Within a week, Mitch's messages went from pleading
to annoyance, and then from annoyance to anger, and from anger to rage. "Pick the fucking phone up, Laine, and call me back, or you'll hear from my lawyer." She'd never heard that tone of voice from him, and there was a part of her that was glad to hear him so overwrought.
"Yes, Mitch," she said on the night he said that, picking up the phone and turning off the answering machine, relieved that the baby, who had now taken to repeating every word everyone said, was asleep.
"You've got a lot of balls, Lainie. I have every right in the world to our home and to my daughter." It wasn't her imagination that he emphasized the word
my
. "What can you possibly think you're doing by ignoring my phone calls? I've been too nice to come over there and break the door down, but believe me I will if I have to. I'll come over there and take the baby the hell out of there."
"No, you won't, Mitch. Because you love her and you know you're doing the best thing for her by letting her stay with me. Not you and not Jackie."
"Hey, I told you I've got nothing going with Jackie."
"Not anymore since I broke up the party."
"Lainie, I can't change any of it back to the way it was. I wish I could. But now is now and I want to see my daughter and you'd better stop trying to get in the way. So come up with a time that's good, and I'll pick her up and bring her back later. Then we can start talking about the issues around her custody."
"You work all day every day, sometimes until late at night. I'm at home and have been her primary caretaker since the day she was born. I may not be her biological parent," she said, still not believing that she was having this conversation, "but with the possible options, my availability and dependability and history with her make me the best candidate for solid parenting genes or no genes."
"We'll see," Mitch said. "When will she be ready?"
"At ten in the morning." Lainie's own rage was bubbling in her chest. She knew that was Mitch's busiest hour at the store, but Mitch rose to it.
"I'm there," he said, and hung up.
Seeing her husband sitting nervously in their living room was unquestionably odd. They had chosen every piece of furniture, every picture on the wall in that room together, and now he was an outsider. She missed him so much that if he'd said, "I love you. This is dumb," she probably would have said, "You're right. Go get your things and move back in while I fix lunch." But he didn't ask to come home. Instead he sat with his hands folded, as if he were a prom date being looked over by the parents of the teenage girl.
The baby had been up at five
A.M.
, and was still down for her morning nap.
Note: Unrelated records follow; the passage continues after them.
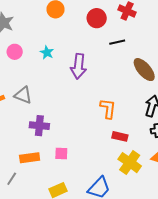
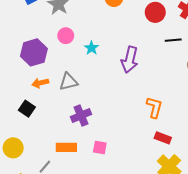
cyan star: (47, 52) -> (91, 48), moved
gray triangle: (23, 95) -> (68, 82), turned -42
purple cross: (39, 126) -> (81, 116), turned -36

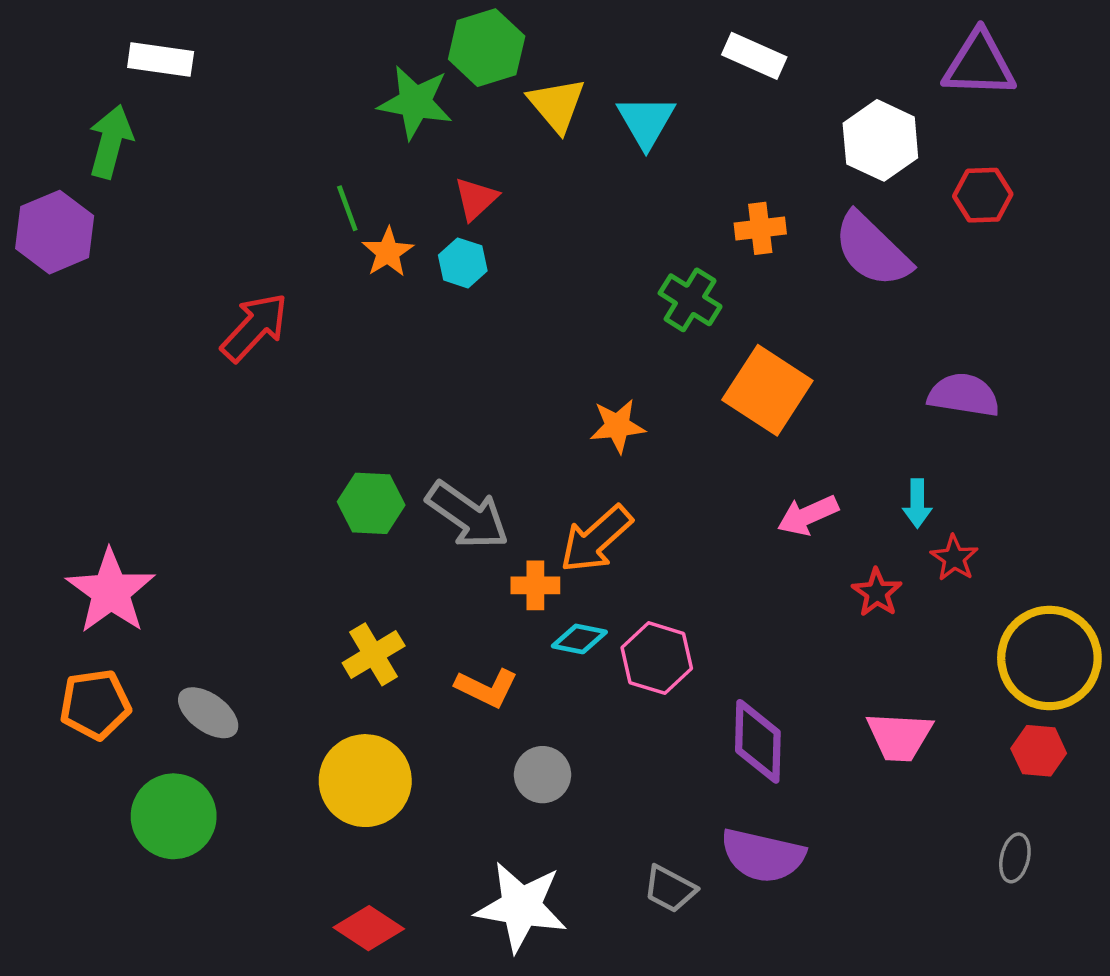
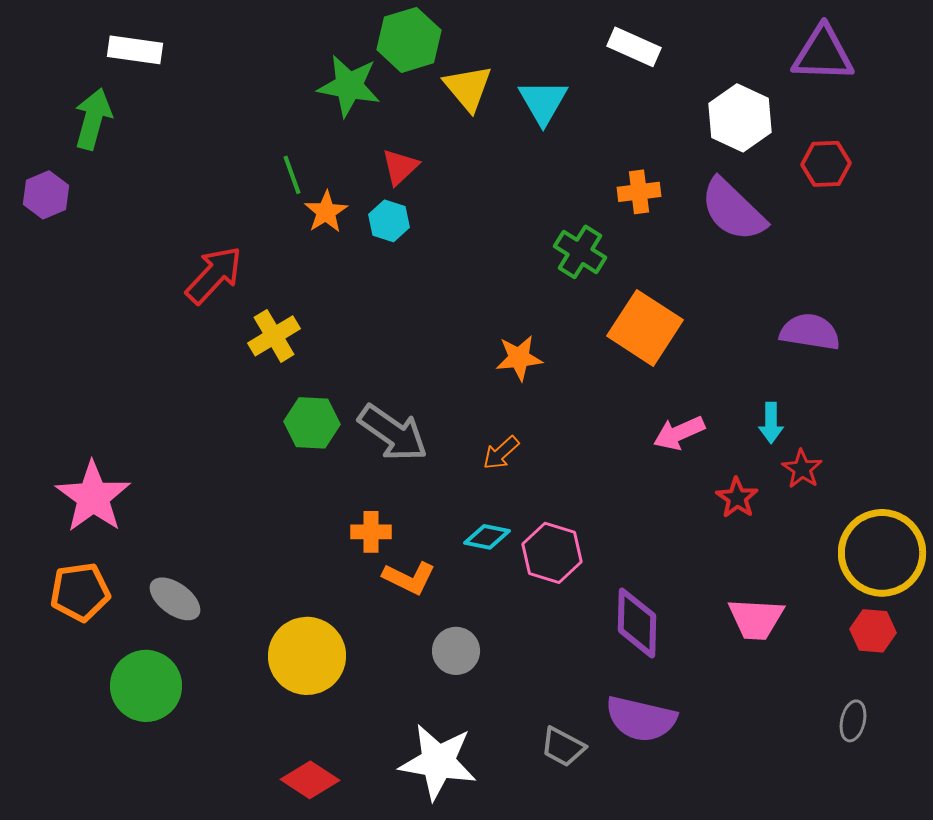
purple hexagon: (55, 232) -> (46, 195), size x0.7
orange arrow: (596, 539) -> (501, 453), size x0.6
orange cross: (535, 585) -> (371, 532), moved
yellow cross: (374, 654) -> (274, 336), moved

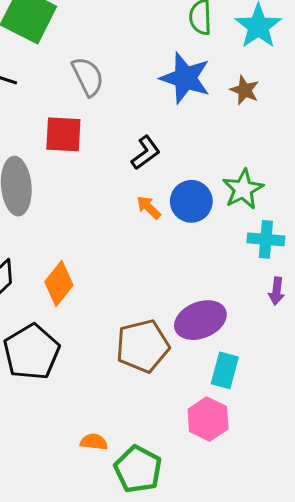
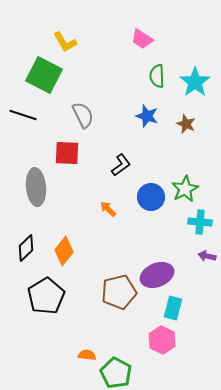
blue star: (185, 78) -> (147, 116), size x0.7
orange arrow: (149, 207) -> (108, 209), moved
purple arrow: (277, 291) -> (207, 256), turned 96

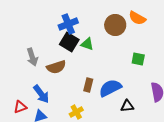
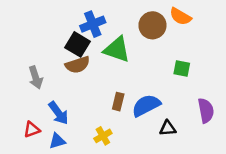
black square: (69, 42) -> (78, 44), moved
green triangle: (87, 44) -> (117, 49), size x1.6
gray arrow: (32, 57) -> (36, 77), moved
brown semicircle: (56, 67) -> (78, 65), moved

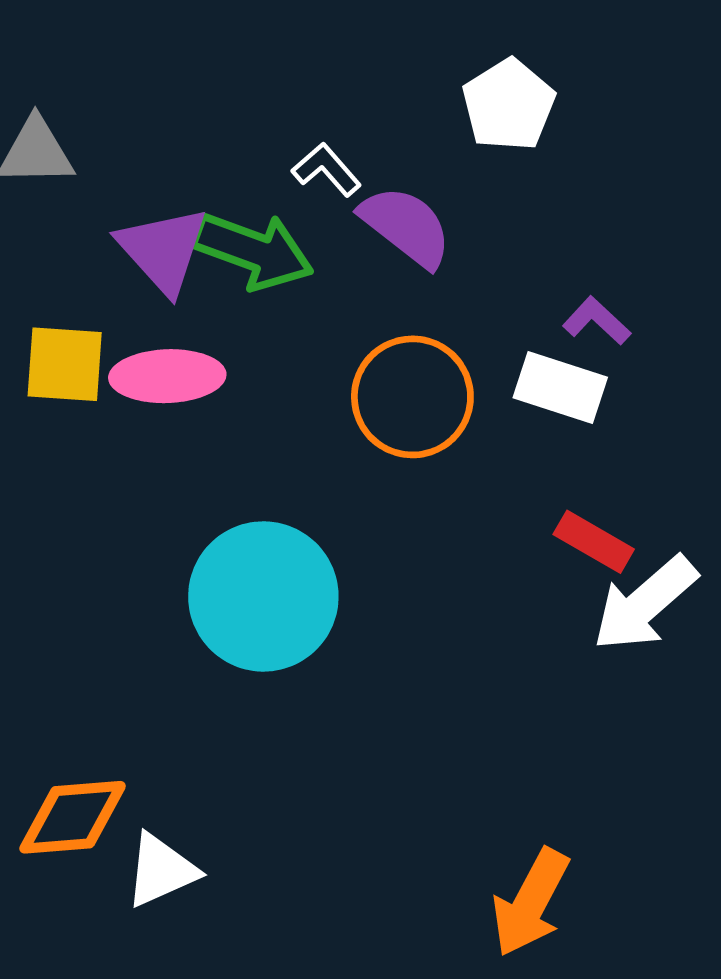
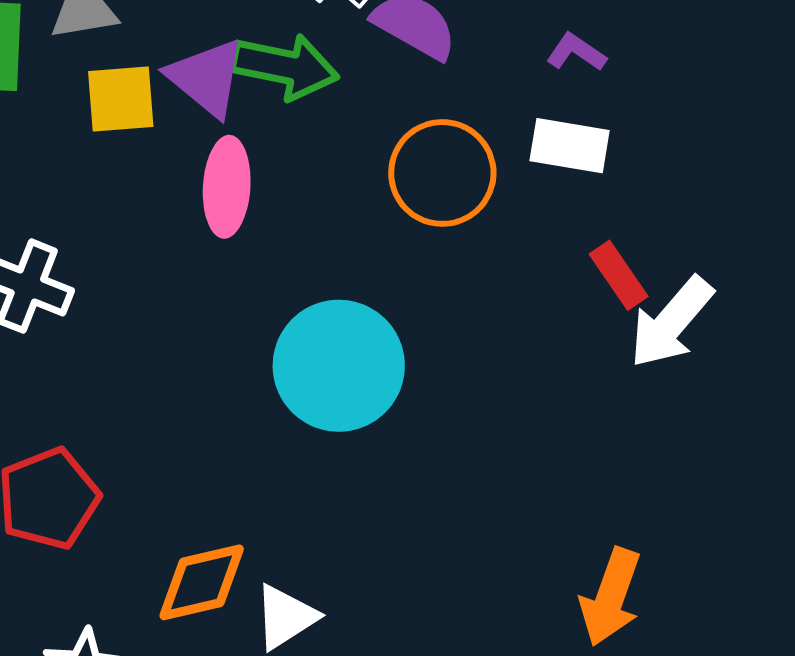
purple L-shape: (597, 321) -> (576, 52), moved
yellow square: (65, 364) -> (121, 99), moved
pink ellipse: (167, 376) -> (227, 187), turned -76
red rectangle: (594, 542) -> (619, 275), turned 34

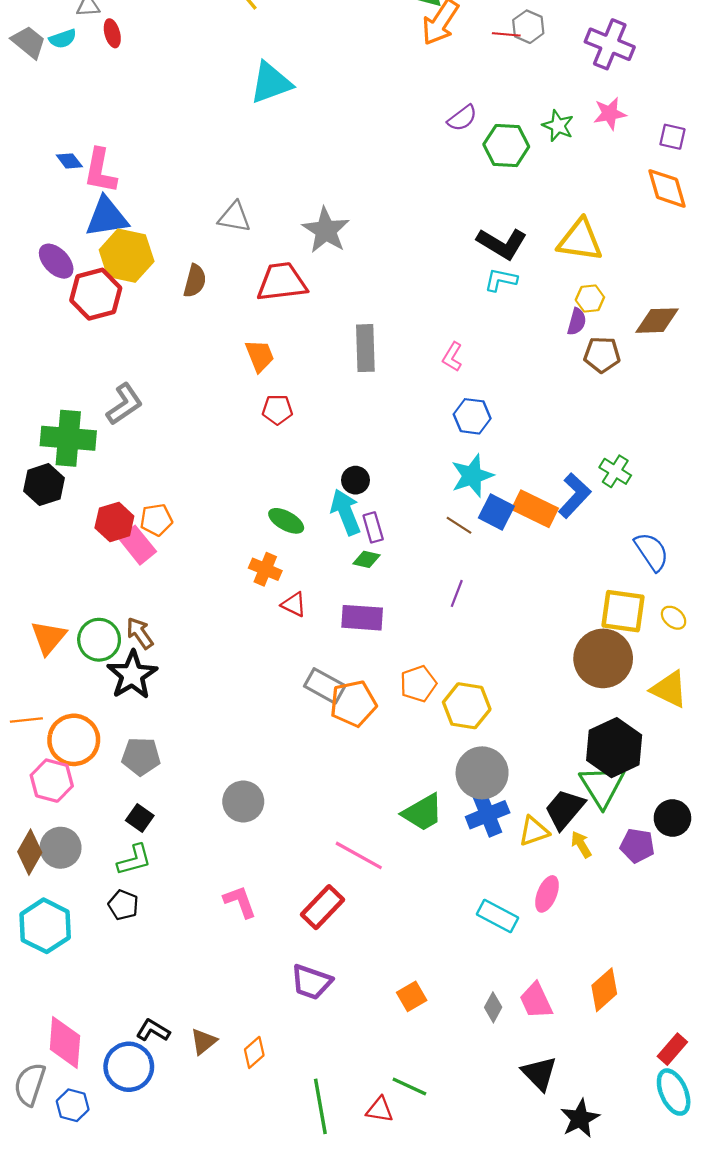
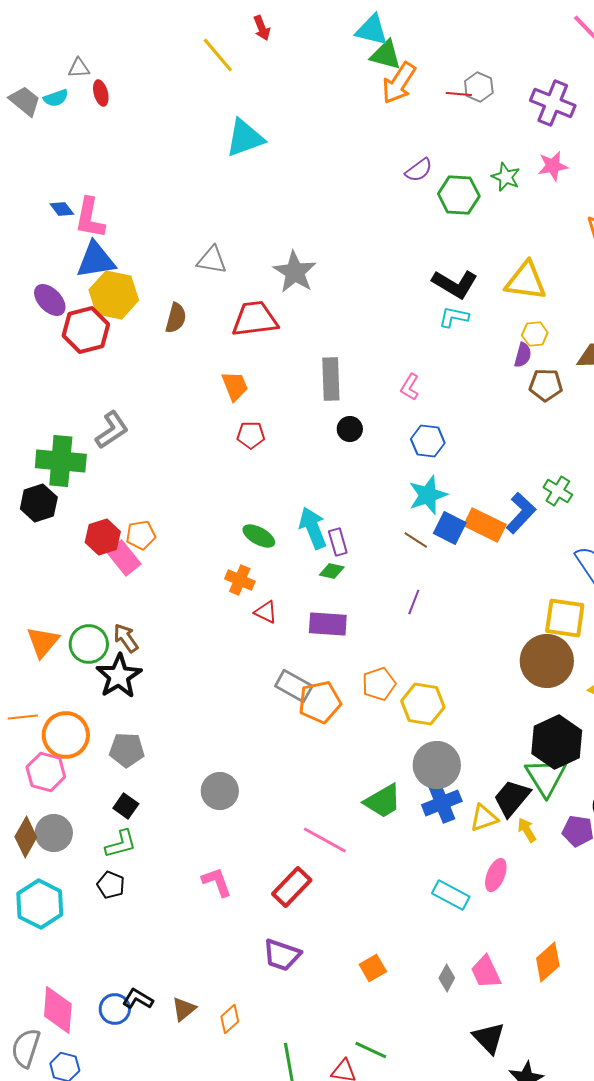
black circle: (355, 480) -> (350, 429), moved
blue circle: (129, 1067) -> (115, 1009), moved, size x0.7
Mitch was quiet for a long time. When he finally spoke, it was in a voice so constricted by pain it was almost unrecognizable. "I want to see her every day. If she so much as coughs, I want to know about it. I'm not happy about her living anywhere but with me, but right now I'm knocking myself out to keep the business going and I've got to be in the store so much that what you said last night was right. It wouldn't be any kind of a life for her." It was like a speech he'd rehearsed, as if fearing that once he tried to be spontaneous, he'd lose control. And when he turned to Lainie she saw the passion behind the exterior, and more anger than she'd ever seen him express with anyone.